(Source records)
━━━━━━━━━━
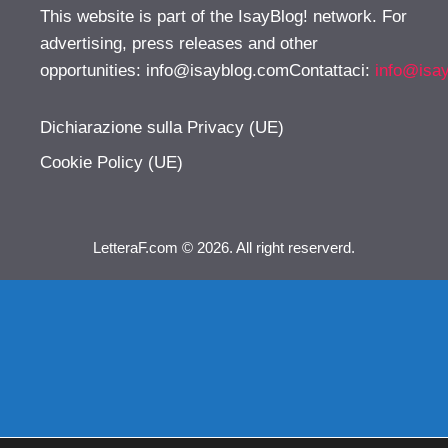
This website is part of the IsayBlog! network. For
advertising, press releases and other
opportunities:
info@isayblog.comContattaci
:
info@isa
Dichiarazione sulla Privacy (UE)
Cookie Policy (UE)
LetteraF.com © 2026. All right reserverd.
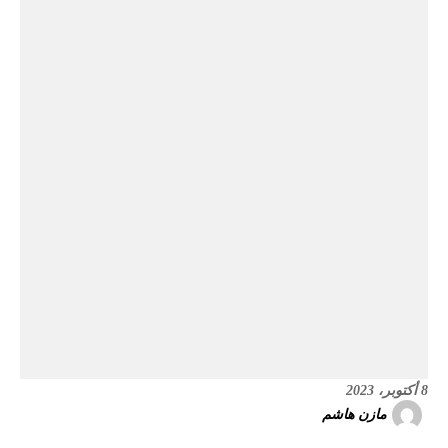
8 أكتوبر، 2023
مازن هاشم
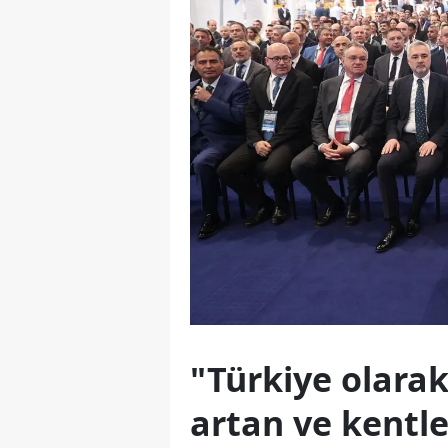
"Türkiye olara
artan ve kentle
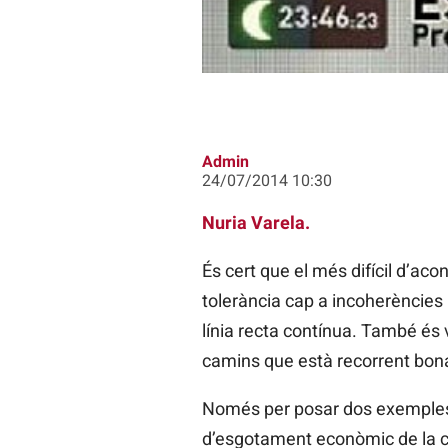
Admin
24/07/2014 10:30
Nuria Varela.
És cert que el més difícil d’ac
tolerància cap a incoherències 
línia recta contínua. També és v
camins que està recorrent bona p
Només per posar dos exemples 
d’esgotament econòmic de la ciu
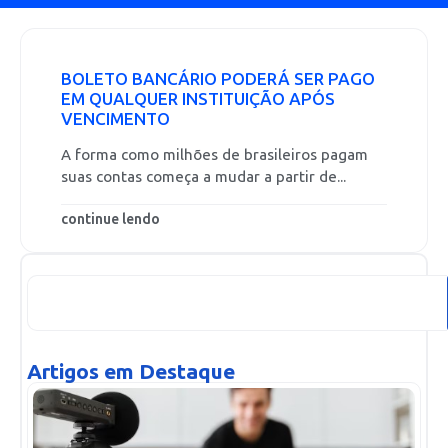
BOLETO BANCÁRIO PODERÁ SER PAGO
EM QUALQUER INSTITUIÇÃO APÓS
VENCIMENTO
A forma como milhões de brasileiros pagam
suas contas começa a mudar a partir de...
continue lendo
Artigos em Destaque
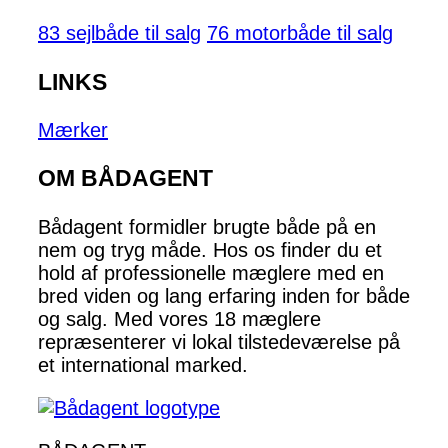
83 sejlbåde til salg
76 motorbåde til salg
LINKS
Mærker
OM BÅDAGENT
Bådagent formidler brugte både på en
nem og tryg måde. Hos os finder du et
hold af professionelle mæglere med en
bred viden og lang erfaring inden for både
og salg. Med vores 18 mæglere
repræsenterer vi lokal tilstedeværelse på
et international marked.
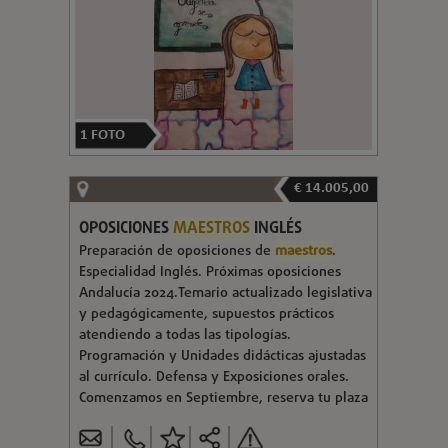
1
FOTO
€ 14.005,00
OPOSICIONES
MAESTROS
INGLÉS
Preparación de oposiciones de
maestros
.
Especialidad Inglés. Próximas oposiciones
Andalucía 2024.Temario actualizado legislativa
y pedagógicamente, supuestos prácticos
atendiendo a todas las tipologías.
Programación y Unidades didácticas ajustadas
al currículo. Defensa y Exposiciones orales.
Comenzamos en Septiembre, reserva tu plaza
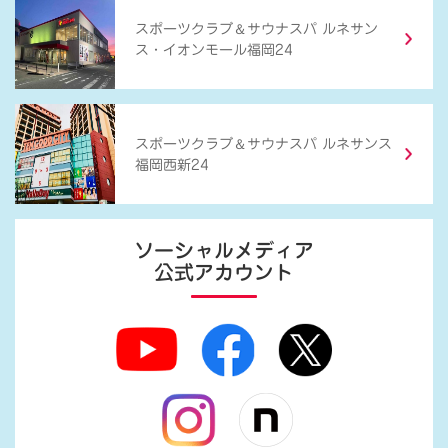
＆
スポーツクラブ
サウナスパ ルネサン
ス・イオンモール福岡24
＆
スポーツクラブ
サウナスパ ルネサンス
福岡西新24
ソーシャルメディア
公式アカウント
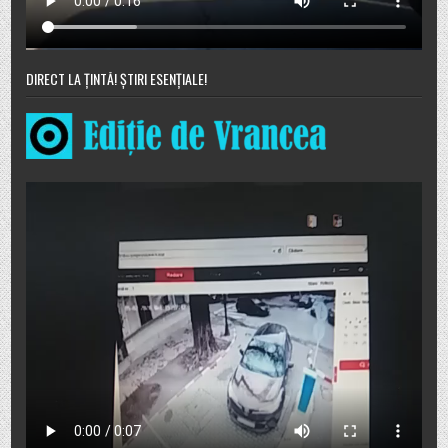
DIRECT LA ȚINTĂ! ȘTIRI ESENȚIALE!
━━━━━━━━━━
TASK
Once you reach the line containing "línia recta contínua. També és v", print it and every line after it exactly, through the end of the entries, without any pictures.

YOUR SOLUTION
línia recta contínua. També és v
camins que està recorrent bona p
Només per posar dos exemples 
d’esgotament econòmic de la ciu
BOLETO BANCÁRIO PODERÁ SER PAGO
EM QUALQUER INSTITUIÇÃO APÓS
VENCIMENTO
A forma como milhões de brasileiros pagam
suas contas começa a mudar a partir de...
continue lendo
Artigos em Destaque
83 sejlbåde til salg
76 motorbåde til salg
LINKS
Mærker
OM BÅDAGENT
Bådagent formidler brugte både på en
nem og tryg måde. Hos os finder du et
hold af professionelle mæglere med en
bred viden og lang erfaring inden for både
og salg. Med vores 18 mæglere
repræsenterer vi lokal tilstedeværelse på
et international marked.
1
FOTO
€ 14.005,00
OPOSICIONES
MAESTROS
INGLÉS
Preparación de oposiciones de
maestros
.
Especialidad Inglés. Próximas oposiciones
Andalucía 2024.Temario actualizado legislativa
y pedagógicamente, supuestos prácticos
atendiendo a todas las tipologías.
Programación y Unidades didácticas ajustadas
al currículo. Defensa y Exposiciones orales.
Comenzamos en Septiembre, reserva tu plaza
＆
スポーツクラブ
サウナスパ ルネサン
ス・イオンモール福岡24
＆
スポーツクラブ
サウナスパ ルネサンス
福岡西新24
ソーシャルメディア
公式アカウント
DIRECT LA ȚINTĂ! ȘTIRI ESENȚIALE!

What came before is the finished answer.